Now the industry is discovering that many AI workloads don’t actually need a hyperscale data center. They need a capable local machine.
To be clear, the hyperscalers are not wrong. Training frontier models absolutely requires enormous infrastructure. The compute required to build systems like GPT-class models or next-generation multimodal AI is staggering. Those workloads will continue to demand vast clusters of GPUs and massive data center footprints.
But the operational side of AI—the part where models are run, agents execute tasks and private workloads stay close to the user—may look very different.
That’s where Apple’s device ecosystem starts to look unusually well-positioned.
Apple has followed a pattern like this before. The company largely avoided the enterprise server race that defined much of the early cloud era. It never attempted to compete directly with Amazon or Google in building hyperscale infrastructure. Apple has always insisted its primary focus was consumer devices.
Yet walk into most developer organizations and you will still see Macs everywhere.
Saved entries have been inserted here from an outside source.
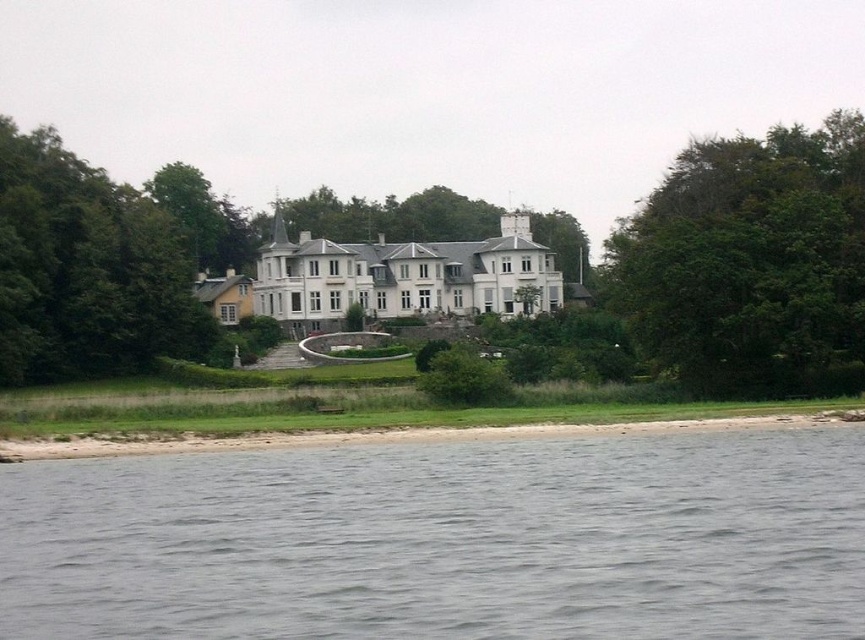 Question: Does green leafy tree at right have a larger size compared to white smooth mansion at center?

Choices:
 (A) yes
 (B) no

Answer: (A)

Question: Which object appears farthest from the camera in this image?

Choices:
 (A) smooth sand shoreline at lower center
 (B) white smooth mansion at center
 (C) green leafy tree at right
 (D) gray water at lower left

Answer: (B)

Question: Is white smooth mansion at center smaller than smooth sand shoreline at lower center?

Choices:
 (A) no
 (B) yes

Answer: (A)

Question: Which of the following is the closest to the observer?

Choices:
 (A) smooth sand shoreline at lower center
 (B) green leafy tree at left

Answer: (A)

Question: Which of the following is the closest to the observer?

Choices:
 (A) white smooth mansion at center
 (B) smooth sand shoreline at lower center
 (C) green leafy tree at left

Answer: (B)

Question: Is green leafy tree at right in front of smooth sand shoreline at lower center?

Choices:
 (A) yes
 (B) no

Answer: (B) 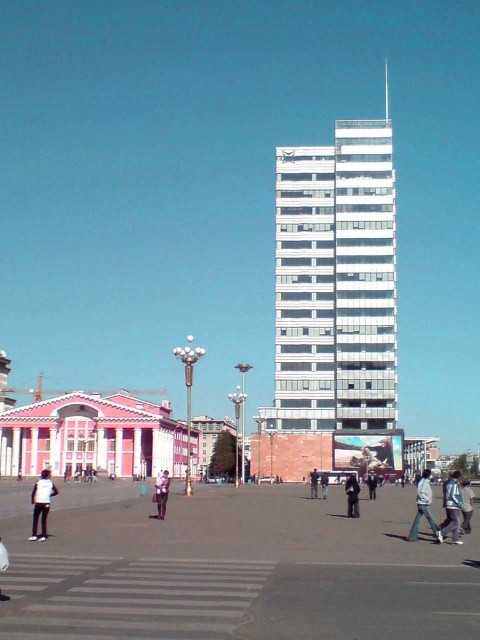 Question: Where is white glossy building at center located in relation to blue denim jeans at lower right in the image?

Choices:
 (A) below
 (B) above

Answer: (A)

Question: Can you confirm if blue denim jacket at lower right is wider than denim jacket at lower right?

Choices:
 (A) no
 (B) yes

Answer: (B)

Question: Which point appears farthest from the camera in this image?

Choices:
 (A) (347, 484)
 (B) (312, 472)
 (C) (326, 476)
 (D) (459, 483)

Answer: (C)

Question: Among these objects, which one is farthest from the camera?

Choices:
 (A) dark gray jacket at lower center
 (B) dark gray jacket at center
 (C) pink fabric bag at center
 (D) white smooth building at center

Answer: (D)

Question: Among these points, which one is farthest from the camera?

Choices:
 (A) (348, 477)
 (B) (158, 474)

Answer: (B)

Question: Is white matte jacket at lower left further to camera compared to pink fabric bag at center?

Choices:
 (A) no
 (B) yes

Answer: (A) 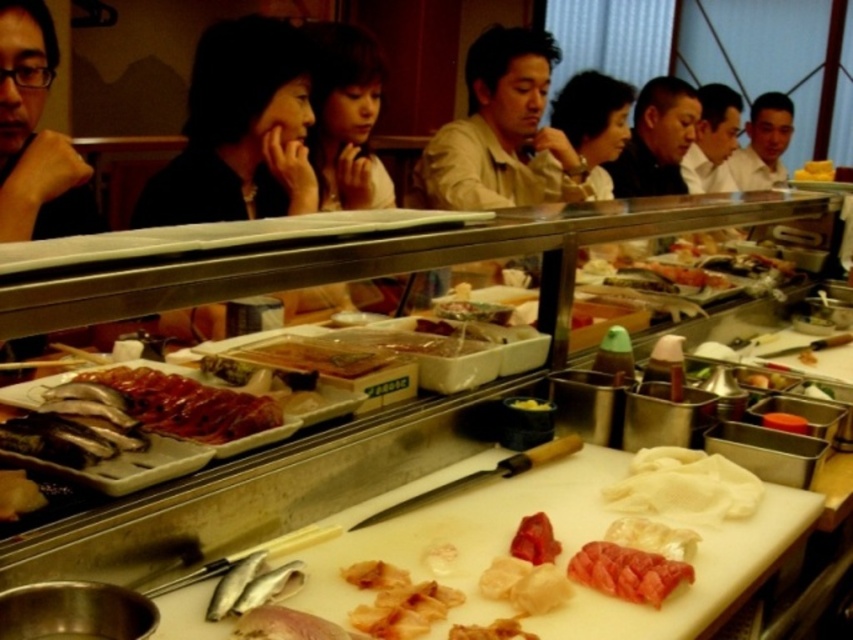 You are a customer sitting at the sushi bar and want to point out two specific points on the counter to the chef. The first point is at coordinate point(x=613, y=157) and the second is at point(x=726, y=163). Which point is closer to you?

Point(x=613, y=157) is closer to you because it is in front of point(x=726, y=163).

You are a photographer trying to capture the reflection of the smooth skin face at center and the light brown shirt at upper right in a mirror placed on the counter. Which object will have a narrower reflection in the mirror?

The smooth skin face at center will have a narrower reflection in the mirror because it is thinner than the light brown shirt at upper right.

In the scene shown: You are a photographer standing at the sushi bar counter. You want to take a closeup photo of the smooth skin face at center. The camera you are using has a minimum focusing distance of 2 meters. Can you take the photo without moving closer?

The distance between the smooth skin face at center and the camera is 2.76 meters, which is greater than the minimum focusing distance of 2 meters. Therefore, you can take the closeup photo without moving closer. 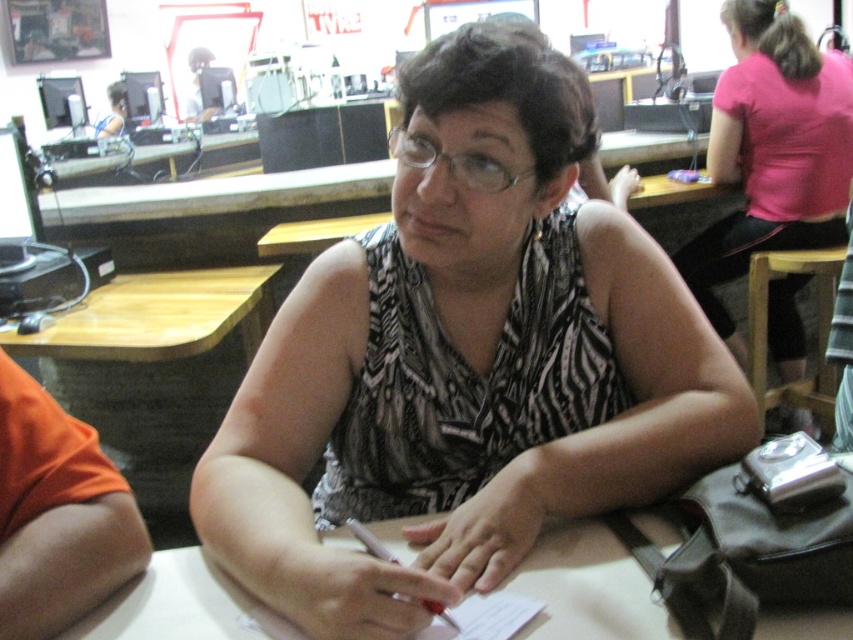 Can you confirm if white matte table at center is shorter than matte black laptop at upper left?

Correct, white matte table at center is not as tall as matte black laptop at upper left.

Does white matte table at center have a lesser width compared to matte black laptop at upper left?

Incorrect, white matte table at center's width is not less than matte black laptop at upper left's.

The height and width of the screenshot is (640, 853). What do you see at coordinates (589, 588) in the screenshot?
I see `white matte table at center` at bounding box center [589, 588].

Where is `white matte table at center`? Image resolution: width=853 pixels, height=640 pixels. white matte table at center is located at coordinates (589, 588).

Is point (802, 58) positioned before point (78, 324)?

No.

Locate an element on the screen. This screenshot has width=853, height=640. pink fabric shirt at upper right is located at coordinates (770, 150).

This screenshot has height=640, width=853. Identify the location of pink fabric shirt at upper right. (770, 150).

You are a GUI agent. You are given a task and a screenshot of the screen. Output one action in this format:
    pyautogui.click(x=<x>, y=<y>)
    Task: Click on the pink fabric shirt at upper right
    
    Given the screenshot: What is the action you would take?
    pyautogui.click(x=770, y=150)

Who is shorter, printed fabric blouse at center or white matte table at center?

Standing shorter between the two is white matte table at center.

Is printed fabric blouse at center taller than white matte table at center?

Yes, printed fabric blouse at center is taller than white matte table at center.

Find the location of a particular element. printed fabric blouse at center is located at coordinates (466, 364). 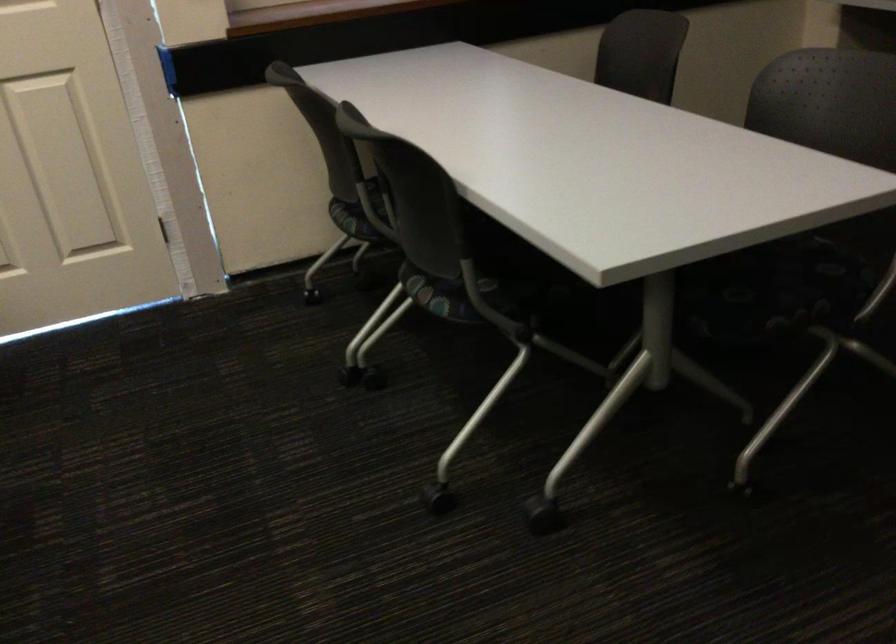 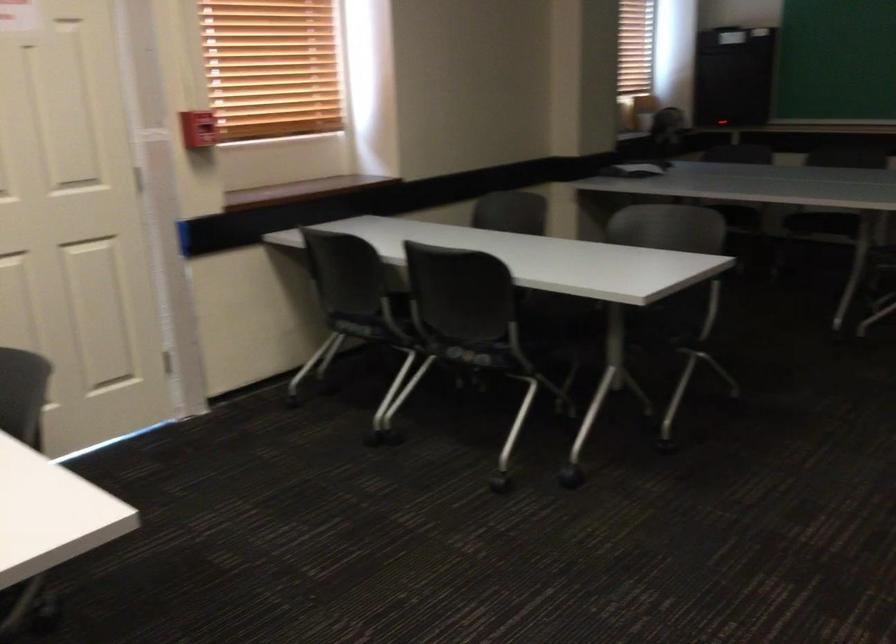 The point at (360, 219) is marked in the first image. Where is the corresponding point in the second image?

(360, 328) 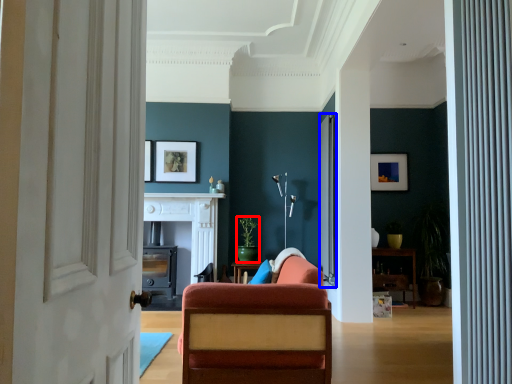 Question: Which object is further to the camera taking this photo, houseplant (highlighted by a red box) or screen door (highlighted by a blue box)?

Choices:
 (A) houseplant
 (B) screen door

Answer: (A) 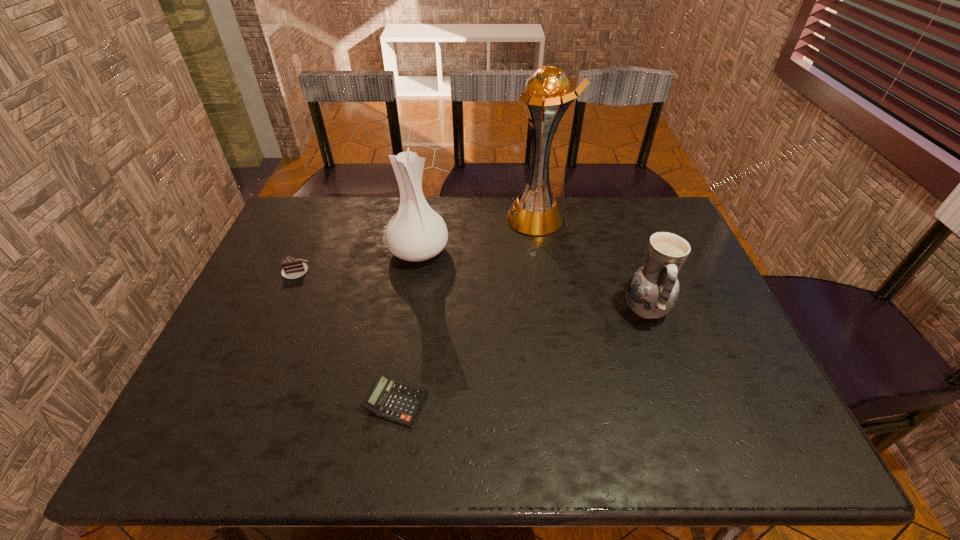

Apple’s approach has often been to skip the first phase of a technology wave and focus instead on the part that turns it into a product people actually use every day. They were not first to smartphones, tablets or smartwatches. But once they entered those markets, they redefined them.
AI may end up following a similar arc.
Of course, this could still go the other way. The companies building massive AI infrastructure today may ultimately dominate the entire ecosystem. If the future of AI is defined primarily by giant centralized models running in hyperscale environments, Apple risks remaining a secondary player.
But if the future includes millions of smaller models operating closer to the user—inside applications, inside devices and inside organizations—the picture starts to look different.
In that scenario, Apple’s strategy doesn’t look slow. It looks patient.
Whether this outcome was intentional or accidental is almost beside the point. The reality is that while the rest of the industry is spending enormous sums trying to build the AI future, Apple may have already distributed a large portion of the hardware that will run it.
Crazy like a fox.
And somewhere Steve Jobs is smiling.